Hasta aquí, la digresión, creando (espero) algún suspense entre los improbables lectores. Ahora, a ver cómo caso estas líneas de arriba con la historia que me propongo contar a continuación. Que no tiene que ver ni con el Opus, ni con su fundador. Sí con una manera filosófica de entender la vida: la vida en los bares. Y con otras huellas sobre otra nevada: mi propia epifanía, que ocurrió en otra calle logroñesa, cerca de la escena antes citada. Cuando ingresé de mocete en la Laurel una noche de frío invierno, con la nieve a la altura de la rodilla, pensando si abría algún bar abierto en medio de la ventisca (y lo había, lo había). Y tropecé con las enigmáticas huellas de un carrito, una especie de reguero de migas en forma de ruedas, que me dispuse a seguir, hasta alcanzarlo a la altura del Villa Rica. Aquel carrito contenía un tesoro: una ración de patatas asadas, que el hechicero que las custodiaba puso en mis ateridas manos por un módico precio. Me reconfortó no sólo el estómago. También el alma. Han pasado mil años y sigo sin olvidar aquel momento: cuando esta ciudad erija una placa con ni nombre, lo cual está al caer, sugiero a quienes perpetren tal majadería que la sitúen allí donde este milagro ocurrió. Tampoco hace falta que me dediquen la calle entera.
Guardo desde entonces una lealtad inmarcesible al universo de las patatas asadas, manjar cañí que me tiene entre sus fieles. En mis visitas por la calle Laurel busqué a partir de aquel mágico encuentro al guardián del bendito carro, pero muchas veces se hacía de rogar y no daba con su bocado tan castizo, ese mullido colchón que preparaba nuestras entrañas para la ingesta de aquellos vinazos que nos han convertido en logroñeses de la clase fetén, casi inmortales. Cuando coincidía con nuestro particular héroe, le allegaba raudo los cuartos (magra calderilla: zamparse esas patatas no obligaba a endeudarse), mientras con la otra mano me ofrecía un puñado de sal y un condumio cuya esencia no recuerdo, pero que añadía un toque picante a su mercancía. También muy agradecido para combatir así el frío como el hambre.

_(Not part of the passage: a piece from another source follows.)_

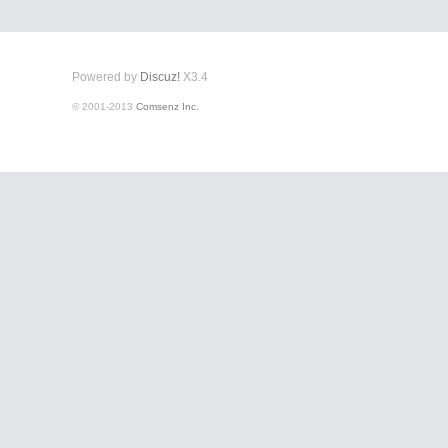
Powered by
Discuz!
X3.4
© 2001-2013
Comsenz Inc.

De modo que cuando he tenido la ocasión de visitar tierras extrañas, como esos países de habla inglesa que rinden tributo antiguo a la querida patata asada, he sentido que estaba como en casa: apoltronado en algún pub de las islas británicas o en la butaca de algún garito norteamericano, he atacado la humilde patata asada (baked potatoe) cerrando los ojos, a ver si cuando los abría Laurel todavía estaba allí. Y aunque no ocurrió jamás milagro alguno de esta naturaleza, al menos ese viaje imaginario de regreso a Logroño me sirvió para reflexionar sobre cómo era posible que la patata asada no figurase en las cartas de nuestros bares más conspicuos. Ahí tiene usted, amigo camarero, un bocado fácil de elaborar y más sencillo de servir. Que haría las delicias de quienes no lo han conocido en aquel Logroño nevado de mi adolescencia ni de quienes nos han sucedido en la noble disciplina de la trasiega vinatera, que tanto agradece topar con un estómago predispuesto: todo está inventado, pero todo se puede reinventar.
Lo corrobora un bar-de-Logroño-de-toda-la-vida. Vinos Murillo, el local que mantiene vivo el espíritu de ese universo hasta hace nada tan habitual entre nosotros. El bar logroñés por antonomasia, con su carta de vinos escueta pero jugosa, un sentido de la camaradería casi extinguido entre camareros y clientes y una devoción ejemplar hacia esa clase de bocados que alguna vez se han elogiado por aquí: los vinagres. Pinchos que preparan con habilidad sus dueños mientras no dejan de hablar, según tengo observado: he aquí dos profesionales que sí saben hacer dos cosas a la vez, una rareza también en trance de extinción entre nuestras barras más queridas. Y que además ofrecen en invierno esa reparadora golosina: la patata asada. En sus dos versiones: con y sin picante. La mercancía, de sublime sabor, se deposita en las manos de la feligresía con un toque que emocionará a todo periodista: forrada en papel prensa. Algo que no podrá hacer nunca (creo) la prensa digital: envolver las viandas que nos zampamos. Y a gusto del consumidor, el toque de sal y el golpe de pimentón. Una reconfortante ingesta de celebrado éxito de público y crítica: es extraña la tarde, sobre todo los fines de semana, que el bar no presenta uno de esos llenos de no hay billetes.
Lo cual da un poco igual, porque la parroquia (veterana en muchos casos de este lado de la barra) está acostumbrada a este tipo de bares, bulliciosos y festivos, desbordantes de clientela. Y se distribuye por sí misma, según su propia intuición, codazo va y viene pero sin ánimo de hacer daño, por el breve espacio donde se oficia este rito singular: homenajear a la patata asada. Sencillo plato, de raíz autóctona, y tan incorporado a nuestras más ancestrales tradiciones como clientes que engullirlo significa también homenajearnos a nosotros mismos. A los parroquianos que fuimos, los que se resisten a dejar de serlo. Los que podían enamorarse de la calle Laurel para toda su vida si la conocieron una noche de invierno, con la nieve llegando a la altura de las pantorrillas, encontrando a la altura del Villa Rica luz en los bares de siempre. El Donosti, el Sebas, el Ángel o La Simpatía. Que se negaban a cerrar sus puertas en medio de aquella Siberia sobrevenida. Los bares a cuya entrada un surco entre la nieve recordaba que por allí deambulaba el vendedor de patatas asadas, con su carrito. Dejando una huella incandescente en mi memoria, que siempre me sabrá a pimentón. Picante.
P. D. República Argentina emergió hace tiempo como una alternativa a los bares más próximos a la ciudad antigua. Vía principal para las rondas de los logroñeses más veteranos, vecinos en buen número del barrio donde opera como columna vertebral, ejerce ahora mismo como fielato para ingresar en ese dédalo de calles próximas (Gil de Gárate, Somosierra, Menéndez Pelayo y resto de hermanas) donde, en efecto, ha cristalizado otra itinerario fetén y también muy castizo para eso tan logroñés de ir de bares. Que pueden elegir entre el Murillo y el Gil para emprender ese viaje tan suculento. El resto es cosa suya.